- Born: Fawn Evette Wilson September 5, 1976 (age 50)
- Occupations: Author, CEO
- Notable work: Uncle Nearest Premium Whiskey
- Spouse: Keith Weaver ​(m. 2003)​
- Father: Frank Wilson

= Fawn Weaver =

American entrepreneur and author

Fawn Evette Weaver (née Wilson; born September 5, 1976) is an American entrepreneur and author who held the position of CEO at Grant Sidney Inc. In 2017, Weaver co-founded Uncle Nearest Premium Whiskey where she was CEO until June 2026. She is the founder of the Nearest Green Foundation. In March 2021, she was named to Endeavor's board of directors. In July 2026, court filings revealed that Fawn Weaver and her husband, Keith Weaver, were fired from Uncle Nearest for defaulting on over $100 million in loans, with total combined liabilities estimated near $200 million.

== Early years ==
Fawn Weaver grew up in Pasadena as the daughter of Frank and Philomina Wilson. Her father, a Motown recording artist, changed career to become a Christian minister in around 1975. At a young age, Weaver was introduced to Motown stars like Stevie Wonder and Smokey Robinson, they became a part of her father's ministry rather and not because her father was a renowned writer and producer.

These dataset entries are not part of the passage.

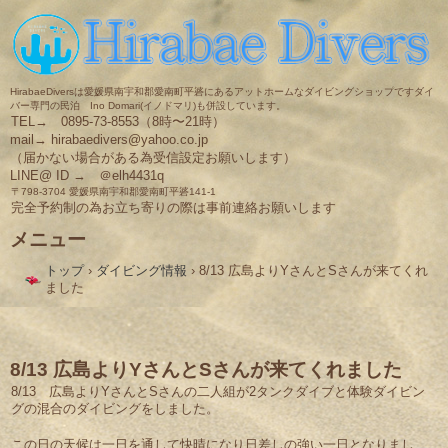
HirabaeDiversは愛媛県南宇和郡愛南町平碆にあるアットホームなダイビングショップですダイ
バー専門の民泊 Ino Domari(イノドマリ)も併設しています。
TEL→ 0895-73-8553（8時〜21時）
mail→ hirabaedivers@yahoo.co.jp
（届かない場合がある為受信設定お願いします）
LINE@ ID → ＠elh4431q
〒798-3704 愛媛県南宇和郡愛南町平碆141-1
完全予約制の為お立ち寄りの際は事前連絡お願いします
メニュー
コ
トップ
›
ダイビング情報
›
8/13 広島よりYさんとSさんが来てくれ
ン
ました
テ
ン
ツ
へ
ス
8/13 広島よりYさんとSさんが来てくれました
キ
8/13 広島よりYさんとSさんの二人組が2タンクダイブと体験ダイビン
ッ
グの混合のダイビングをしました。
プ
この日の天候は一日を通して快晴になり日差しの強い一日となりまし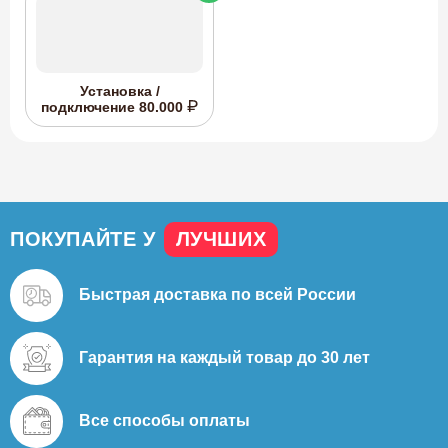
Установка /
подключение
80.000
ПОКУПАЙТЕ У
ЛУЧШИХ
Быстрая доставка
по всей России
Гарантия на каждый
товар до 30 лет
Все способы
оплаты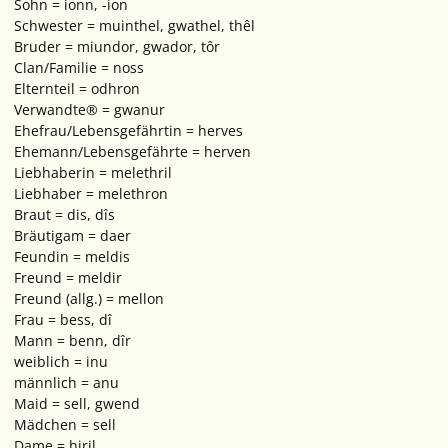
Sohn = ionn, -ion
Schwester = muinthel, gwathel, thêl
Bruder = miundor, gwador, tôr
Clan/Familie = noss
Elternteil = odhron
Verwandte® = gwanur
Ehefrau/Lebensgefährtin = herves
Ehemann/Lebensgefährte = herven
Liebhaberin = melethril
Liebhaber = melethron
Braut = dis, dîs
Bräutigam = daer
Feundin = meldis
Freund = meldir
Freund (allg.) = mellon
Frau = bess, dî
Mann = benn, dîr
weiblich = inu
männlich = anu
Maid = sell, gwend
Mädchen = sell
Dame = hiril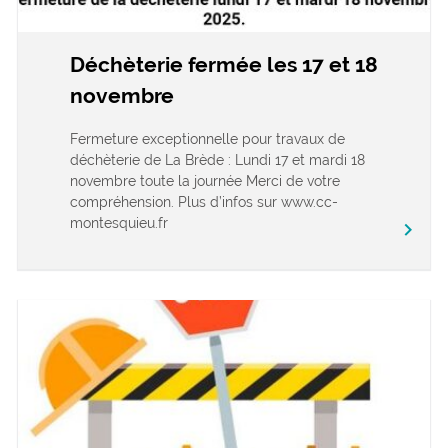
Déchèterie fermée les 17 et 18
novembre
Fermeture exceptionnelle pour travaux de
déchèterie de La Brède : Lundi 17 et mardi 18
novembre toute la journée Merci de votre
compréhension. Plus d’infos sur www.cc-
montesquieu.fr
keyboard_arrow_right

She left home at 15, staying with school friends in Jordan Downs, the Watts projects, for a short period. Later, she resided in three different homeless shelters, with Covenant House in Hollywood being her final stop.

Before turning 19, Weaver established her first company, FEW Entertainment, specializing in PR and special events. Early on, she secured two corporate clients, enabling the business to grow.

== Career ==

=== Uncle Nearest Premium Whiskey ===
In 2016, Weaver went to Tennessee to interview Nearest Green's descendants, including Victoria Eady Butler, for a book project. Weaver's work helped reveal the history of Jack Daniel Distillery included Nearest Green as its first master distiller and mentor to a young Jack Daniel, inspiring her to found and launch the Nearest Green Distillery and the Uncle Nearest Premium Whiskey brand in 2017. This made Weaver the first African-American woman to head a major spirits brand, and also the first American spirit brand with an all-female executive team. In 2019, was the first African-American featured on the cover of American Whiskey magazine.

By 2018, the brand had expanded to 12 countries, and is now the best-selling African-American owned spirit ever. In September 2019, Uncle Nearest opened its first distillery, set on a 270-acre ranch in Shelbyville, Tennessee.

Weaver was named one of Food & Wine's Drinks Innovators of the Year in 2022, alongside Uncle Nearest master blender Victoria Eady Butler.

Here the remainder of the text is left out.